### Task instructions:
Count how many lines in the following data hold the word "Dinner". Your answer is the number and nothing else.

(Data entries)
_____
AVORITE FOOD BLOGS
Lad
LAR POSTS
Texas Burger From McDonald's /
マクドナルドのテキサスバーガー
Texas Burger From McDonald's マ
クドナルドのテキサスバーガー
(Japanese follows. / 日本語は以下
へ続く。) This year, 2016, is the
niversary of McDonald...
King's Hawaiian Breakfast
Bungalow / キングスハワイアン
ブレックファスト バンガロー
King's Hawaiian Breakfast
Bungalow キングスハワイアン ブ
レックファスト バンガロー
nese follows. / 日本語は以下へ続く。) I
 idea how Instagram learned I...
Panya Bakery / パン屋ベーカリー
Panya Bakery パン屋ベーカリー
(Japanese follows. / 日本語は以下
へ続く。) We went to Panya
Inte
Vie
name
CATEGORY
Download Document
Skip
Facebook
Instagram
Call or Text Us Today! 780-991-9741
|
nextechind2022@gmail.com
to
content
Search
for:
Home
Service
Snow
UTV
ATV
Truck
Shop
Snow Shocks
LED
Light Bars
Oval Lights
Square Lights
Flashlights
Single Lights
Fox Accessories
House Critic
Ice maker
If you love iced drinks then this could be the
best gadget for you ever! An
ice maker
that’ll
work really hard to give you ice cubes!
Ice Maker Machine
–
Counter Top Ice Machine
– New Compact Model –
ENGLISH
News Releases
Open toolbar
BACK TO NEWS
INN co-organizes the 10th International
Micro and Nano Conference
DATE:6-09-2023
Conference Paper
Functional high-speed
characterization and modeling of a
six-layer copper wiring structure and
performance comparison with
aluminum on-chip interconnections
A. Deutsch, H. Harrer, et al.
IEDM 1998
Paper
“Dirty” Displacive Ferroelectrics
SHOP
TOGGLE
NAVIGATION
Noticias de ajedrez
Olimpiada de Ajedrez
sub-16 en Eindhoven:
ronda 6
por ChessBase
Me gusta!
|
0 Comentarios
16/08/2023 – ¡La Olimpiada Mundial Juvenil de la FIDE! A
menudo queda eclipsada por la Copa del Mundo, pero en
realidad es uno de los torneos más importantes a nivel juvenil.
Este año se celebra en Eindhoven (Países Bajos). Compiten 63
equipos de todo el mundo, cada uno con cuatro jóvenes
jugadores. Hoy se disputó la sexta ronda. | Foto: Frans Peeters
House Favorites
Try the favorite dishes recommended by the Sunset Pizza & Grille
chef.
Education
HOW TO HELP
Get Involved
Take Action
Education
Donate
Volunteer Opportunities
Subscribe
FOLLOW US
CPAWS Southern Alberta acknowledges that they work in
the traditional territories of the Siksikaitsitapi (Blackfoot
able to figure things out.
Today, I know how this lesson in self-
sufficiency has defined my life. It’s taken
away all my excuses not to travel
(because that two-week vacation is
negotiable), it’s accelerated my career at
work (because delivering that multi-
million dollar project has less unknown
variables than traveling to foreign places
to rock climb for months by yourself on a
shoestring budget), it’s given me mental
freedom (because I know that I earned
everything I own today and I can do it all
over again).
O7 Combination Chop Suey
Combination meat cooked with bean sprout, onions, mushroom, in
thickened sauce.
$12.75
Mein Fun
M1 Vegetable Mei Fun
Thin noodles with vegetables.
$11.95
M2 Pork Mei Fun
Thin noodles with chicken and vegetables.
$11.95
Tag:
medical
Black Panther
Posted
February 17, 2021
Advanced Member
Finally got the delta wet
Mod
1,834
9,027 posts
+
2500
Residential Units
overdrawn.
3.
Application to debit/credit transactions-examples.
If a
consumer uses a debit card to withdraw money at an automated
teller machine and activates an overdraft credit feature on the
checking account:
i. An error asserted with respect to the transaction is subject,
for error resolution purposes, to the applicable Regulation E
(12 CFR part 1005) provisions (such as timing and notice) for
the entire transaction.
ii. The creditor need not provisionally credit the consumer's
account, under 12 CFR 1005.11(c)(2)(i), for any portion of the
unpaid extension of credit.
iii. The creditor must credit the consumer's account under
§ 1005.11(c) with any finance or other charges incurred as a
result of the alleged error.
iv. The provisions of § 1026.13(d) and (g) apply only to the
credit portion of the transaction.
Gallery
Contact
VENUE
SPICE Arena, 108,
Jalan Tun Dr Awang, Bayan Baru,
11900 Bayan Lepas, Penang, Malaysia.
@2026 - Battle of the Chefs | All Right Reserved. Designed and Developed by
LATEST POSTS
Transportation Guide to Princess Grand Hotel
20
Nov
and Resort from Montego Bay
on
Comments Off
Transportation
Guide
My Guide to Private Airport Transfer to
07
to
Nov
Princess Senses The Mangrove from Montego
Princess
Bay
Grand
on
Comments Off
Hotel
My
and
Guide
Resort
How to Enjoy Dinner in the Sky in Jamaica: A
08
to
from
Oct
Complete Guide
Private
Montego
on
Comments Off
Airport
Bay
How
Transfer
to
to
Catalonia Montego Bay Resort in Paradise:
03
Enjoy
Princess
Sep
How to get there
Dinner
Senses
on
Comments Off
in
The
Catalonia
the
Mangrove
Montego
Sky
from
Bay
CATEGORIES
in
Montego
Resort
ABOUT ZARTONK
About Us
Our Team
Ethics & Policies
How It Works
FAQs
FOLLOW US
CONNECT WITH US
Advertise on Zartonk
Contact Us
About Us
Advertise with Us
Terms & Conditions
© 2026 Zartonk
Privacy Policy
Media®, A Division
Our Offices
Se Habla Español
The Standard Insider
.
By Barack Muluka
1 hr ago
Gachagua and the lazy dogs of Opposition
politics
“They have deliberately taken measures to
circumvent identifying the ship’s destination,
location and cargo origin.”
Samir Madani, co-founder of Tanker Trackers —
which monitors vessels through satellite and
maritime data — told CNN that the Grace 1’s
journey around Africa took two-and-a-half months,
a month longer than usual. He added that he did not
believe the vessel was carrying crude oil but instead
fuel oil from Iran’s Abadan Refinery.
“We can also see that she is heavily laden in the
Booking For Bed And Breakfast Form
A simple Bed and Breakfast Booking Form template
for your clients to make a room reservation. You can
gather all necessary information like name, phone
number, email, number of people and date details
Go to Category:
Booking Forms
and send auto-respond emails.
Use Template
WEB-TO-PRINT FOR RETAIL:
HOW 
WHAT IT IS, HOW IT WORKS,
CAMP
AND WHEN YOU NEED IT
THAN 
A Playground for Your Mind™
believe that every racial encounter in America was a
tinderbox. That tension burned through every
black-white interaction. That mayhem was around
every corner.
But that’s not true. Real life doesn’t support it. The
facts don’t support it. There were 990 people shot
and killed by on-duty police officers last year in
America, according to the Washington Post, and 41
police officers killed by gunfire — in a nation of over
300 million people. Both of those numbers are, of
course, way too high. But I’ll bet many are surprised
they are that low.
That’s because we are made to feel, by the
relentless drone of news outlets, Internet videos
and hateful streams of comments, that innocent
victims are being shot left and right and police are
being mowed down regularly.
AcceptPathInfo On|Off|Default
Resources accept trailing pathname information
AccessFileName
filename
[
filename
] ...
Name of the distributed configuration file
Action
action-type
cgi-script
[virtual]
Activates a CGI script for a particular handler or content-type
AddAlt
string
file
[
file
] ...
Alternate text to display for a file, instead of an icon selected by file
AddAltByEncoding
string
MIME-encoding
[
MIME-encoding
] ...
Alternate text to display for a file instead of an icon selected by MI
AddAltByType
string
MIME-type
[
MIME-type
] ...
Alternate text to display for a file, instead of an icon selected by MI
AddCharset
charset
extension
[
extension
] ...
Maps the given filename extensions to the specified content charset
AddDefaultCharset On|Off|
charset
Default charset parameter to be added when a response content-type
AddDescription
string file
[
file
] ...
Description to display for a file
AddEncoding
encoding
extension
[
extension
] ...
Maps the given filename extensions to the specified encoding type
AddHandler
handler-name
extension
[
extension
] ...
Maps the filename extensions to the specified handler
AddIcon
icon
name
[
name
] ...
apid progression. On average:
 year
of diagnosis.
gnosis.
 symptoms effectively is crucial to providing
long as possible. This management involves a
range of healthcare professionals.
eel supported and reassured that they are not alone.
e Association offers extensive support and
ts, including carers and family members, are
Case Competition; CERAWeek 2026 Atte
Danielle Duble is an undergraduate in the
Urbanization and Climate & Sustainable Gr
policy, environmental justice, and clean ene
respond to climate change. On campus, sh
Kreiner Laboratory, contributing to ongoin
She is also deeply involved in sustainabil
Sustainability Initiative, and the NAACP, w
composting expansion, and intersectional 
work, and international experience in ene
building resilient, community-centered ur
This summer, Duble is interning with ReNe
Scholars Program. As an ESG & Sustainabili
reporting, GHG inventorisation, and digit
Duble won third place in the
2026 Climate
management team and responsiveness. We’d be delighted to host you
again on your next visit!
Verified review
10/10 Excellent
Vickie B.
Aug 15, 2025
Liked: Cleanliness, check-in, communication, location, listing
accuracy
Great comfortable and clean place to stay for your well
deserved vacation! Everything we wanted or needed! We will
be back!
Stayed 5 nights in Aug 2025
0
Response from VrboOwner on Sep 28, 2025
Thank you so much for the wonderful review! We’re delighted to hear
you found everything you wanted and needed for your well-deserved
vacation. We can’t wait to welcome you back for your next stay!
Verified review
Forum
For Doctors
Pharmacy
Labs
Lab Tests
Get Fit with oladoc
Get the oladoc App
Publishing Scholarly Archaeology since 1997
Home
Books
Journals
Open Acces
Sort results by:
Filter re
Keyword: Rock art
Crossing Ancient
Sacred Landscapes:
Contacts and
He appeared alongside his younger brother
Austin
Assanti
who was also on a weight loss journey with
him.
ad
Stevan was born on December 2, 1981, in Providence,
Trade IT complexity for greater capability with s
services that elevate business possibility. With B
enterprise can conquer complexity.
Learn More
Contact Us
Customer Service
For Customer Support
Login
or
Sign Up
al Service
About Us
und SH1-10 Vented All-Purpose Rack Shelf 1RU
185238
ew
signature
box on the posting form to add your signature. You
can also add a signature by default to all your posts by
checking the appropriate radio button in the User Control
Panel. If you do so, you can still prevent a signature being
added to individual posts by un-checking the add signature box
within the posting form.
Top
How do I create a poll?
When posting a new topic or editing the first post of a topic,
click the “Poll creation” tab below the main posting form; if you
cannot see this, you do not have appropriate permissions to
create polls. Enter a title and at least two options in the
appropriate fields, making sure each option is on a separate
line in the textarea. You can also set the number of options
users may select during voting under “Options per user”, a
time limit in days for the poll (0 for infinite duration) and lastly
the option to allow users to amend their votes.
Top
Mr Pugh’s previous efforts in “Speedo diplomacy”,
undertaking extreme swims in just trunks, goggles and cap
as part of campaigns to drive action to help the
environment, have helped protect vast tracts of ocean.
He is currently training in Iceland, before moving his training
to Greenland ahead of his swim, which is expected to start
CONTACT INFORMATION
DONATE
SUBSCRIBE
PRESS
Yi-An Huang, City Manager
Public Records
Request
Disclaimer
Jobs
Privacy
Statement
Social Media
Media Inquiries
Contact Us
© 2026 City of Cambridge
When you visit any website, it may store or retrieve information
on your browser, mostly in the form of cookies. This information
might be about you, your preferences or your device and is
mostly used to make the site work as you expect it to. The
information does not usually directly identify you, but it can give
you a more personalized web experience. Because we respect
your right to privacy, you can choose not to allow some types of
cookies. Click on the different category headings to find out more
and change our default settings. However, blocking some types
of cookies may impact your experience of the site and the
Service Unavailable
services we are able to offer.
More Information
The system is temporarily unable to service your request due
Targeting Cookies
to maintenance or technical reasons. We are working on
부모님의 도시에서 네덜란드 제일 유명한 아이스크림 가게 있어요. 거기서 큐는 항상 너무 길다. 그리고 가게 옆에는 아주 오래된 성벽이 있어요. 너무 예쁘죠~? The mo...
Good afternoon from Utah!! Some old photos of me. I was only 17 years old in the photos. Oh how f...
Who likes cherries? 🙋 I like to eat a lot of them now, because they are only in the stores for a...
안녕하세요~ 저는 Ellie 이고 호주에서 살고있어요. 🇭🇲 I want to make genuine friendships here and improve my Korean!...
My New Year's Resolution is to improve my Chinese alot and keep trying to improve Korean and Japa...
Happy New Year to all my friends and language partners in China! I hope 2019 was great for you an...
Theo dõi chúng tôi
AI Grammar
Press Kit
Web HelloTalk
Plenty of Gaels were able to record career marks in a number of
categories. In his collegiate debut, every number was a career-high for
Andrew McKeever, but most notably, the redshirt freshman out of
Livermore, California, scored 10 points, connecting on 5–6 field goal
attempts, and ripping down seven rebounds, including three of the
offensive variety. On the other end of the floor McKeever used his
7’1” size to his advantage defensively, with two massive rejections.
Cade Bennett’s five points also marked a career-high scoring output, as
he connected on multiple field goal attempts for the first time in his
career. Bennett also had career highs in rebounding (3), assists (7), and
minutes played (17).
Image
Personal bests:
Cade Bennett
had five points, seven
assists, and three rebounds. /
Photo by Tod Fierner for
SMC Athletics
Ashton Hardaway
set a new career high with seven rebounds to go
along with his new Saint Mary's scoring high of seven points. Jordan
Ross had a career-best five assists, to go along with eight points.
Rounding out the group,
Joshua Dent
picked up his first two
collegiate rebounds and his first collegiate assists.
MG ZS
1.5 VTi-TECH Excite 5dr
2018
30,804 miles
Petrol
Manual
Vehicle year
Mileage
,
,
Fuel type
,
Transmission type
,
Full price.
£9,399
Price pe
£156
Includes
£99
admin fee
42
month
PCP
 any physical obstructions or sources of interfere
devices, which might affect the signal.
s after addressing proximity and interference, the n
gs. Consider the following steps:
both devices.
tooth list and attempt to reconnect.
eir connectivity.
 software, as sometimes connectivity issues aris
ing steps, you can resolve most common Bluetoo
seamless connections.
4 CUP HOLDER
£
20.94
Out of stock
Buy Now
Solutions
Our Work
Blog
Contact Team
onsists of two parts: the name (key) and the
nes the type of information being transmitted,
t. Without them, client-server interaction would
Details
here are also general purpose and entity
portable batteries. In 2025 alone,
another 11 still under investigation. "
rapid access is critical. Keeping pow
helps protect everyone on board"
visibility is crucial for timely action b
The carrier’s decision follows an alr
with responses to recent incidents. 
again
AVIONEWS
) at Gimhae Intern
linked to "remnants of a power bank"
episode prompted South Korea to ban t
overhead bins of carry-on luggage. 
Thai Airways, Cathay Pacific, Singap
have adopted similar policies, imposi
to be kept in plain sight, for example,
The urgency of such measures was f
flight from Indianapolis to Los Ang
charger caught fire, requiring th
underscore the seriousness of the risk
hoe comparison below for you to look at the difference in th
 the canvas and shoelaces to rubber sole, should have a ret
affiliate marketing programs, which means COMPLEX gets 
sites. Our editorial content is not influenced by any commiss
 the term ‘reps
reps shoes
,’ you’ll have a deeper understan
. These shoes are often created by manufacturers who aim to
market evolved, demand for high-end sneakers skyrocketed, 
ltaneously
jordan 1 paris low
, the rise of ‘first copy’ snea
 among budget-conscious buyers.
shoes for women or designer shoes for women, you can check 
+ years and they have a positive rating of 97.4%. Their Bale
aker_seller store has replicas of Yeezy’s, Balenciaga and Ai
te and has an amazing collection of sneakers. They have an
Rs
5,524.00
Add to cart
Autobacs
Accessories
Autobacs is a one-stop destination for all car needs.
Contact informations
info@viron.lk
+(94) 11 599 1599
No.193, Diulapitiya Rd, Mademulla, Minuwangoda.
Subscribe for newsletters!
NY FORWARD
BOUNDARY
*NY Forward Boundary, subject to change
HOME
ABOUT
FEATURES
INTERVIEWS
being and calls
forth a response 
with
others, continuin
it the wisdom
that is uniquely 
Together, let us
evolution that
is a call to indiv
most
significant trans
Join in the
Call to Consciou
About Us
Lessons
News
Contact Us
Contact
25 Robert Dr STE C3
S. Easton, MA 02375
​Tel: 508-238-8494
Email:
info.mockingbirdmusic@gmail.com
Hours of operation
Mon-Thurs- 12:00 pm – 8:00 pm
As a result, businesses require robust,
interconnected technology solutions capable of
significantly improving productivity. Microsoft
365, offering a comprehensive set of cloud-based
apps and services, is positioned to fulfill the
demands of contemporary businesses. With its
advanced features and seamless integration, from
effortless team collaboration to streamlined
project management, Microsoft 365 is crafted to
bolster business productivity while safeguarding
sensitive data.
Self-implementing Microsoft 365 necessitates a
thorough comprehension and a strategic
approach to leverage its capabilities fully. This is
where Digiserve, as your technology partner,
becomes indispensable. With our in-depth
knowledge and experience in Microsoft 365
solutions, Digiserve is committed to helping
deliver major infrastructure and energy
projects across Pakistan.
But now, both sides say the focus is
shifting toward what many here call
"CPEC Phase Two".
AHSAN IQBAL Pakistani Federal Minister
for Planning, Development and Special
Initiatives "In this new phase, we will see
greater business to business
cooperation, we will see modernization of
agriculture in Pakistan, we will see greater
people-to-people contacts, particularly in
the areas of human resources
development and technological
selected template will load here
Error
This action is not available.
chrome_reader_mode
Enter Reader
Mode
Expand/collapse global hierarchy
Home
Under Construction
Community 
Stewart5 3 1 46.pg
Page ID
_____
### Answer to this problem:
2